Task - Scan the entries below for lines holding "emprêsas". Give the number of such lines alone.

Dataset content -
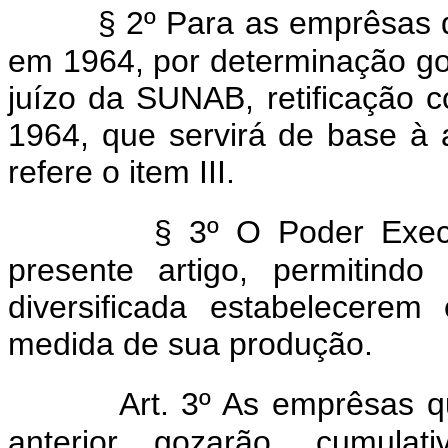
§ 2º Para as emprêsas 
em 1964, por determinação go
juízo da SUNAB, retificação 
1964, que servirá de base à
refere o item III.
§ 3º O Poder Exec
presente artigo, permitind
diversificada estabelecerem
medida de sua produção.
Art. 3º As emprêsas qu
anterior gozarão, cumulat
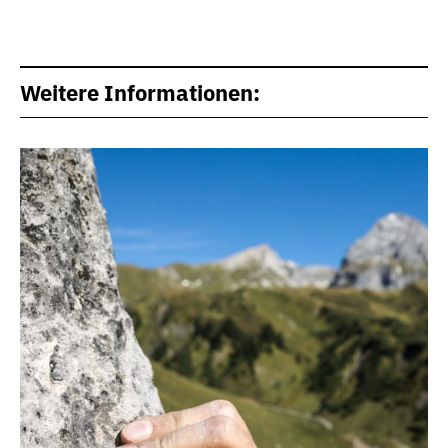
Weitere Informationen:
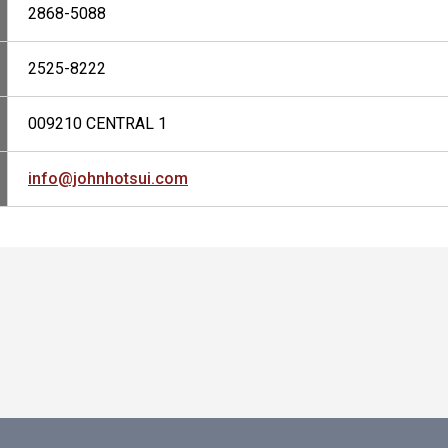
2868-5088
2525-8222
009210 CENTRAL 1
info@johnhotsui.com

Response for this exercise - 2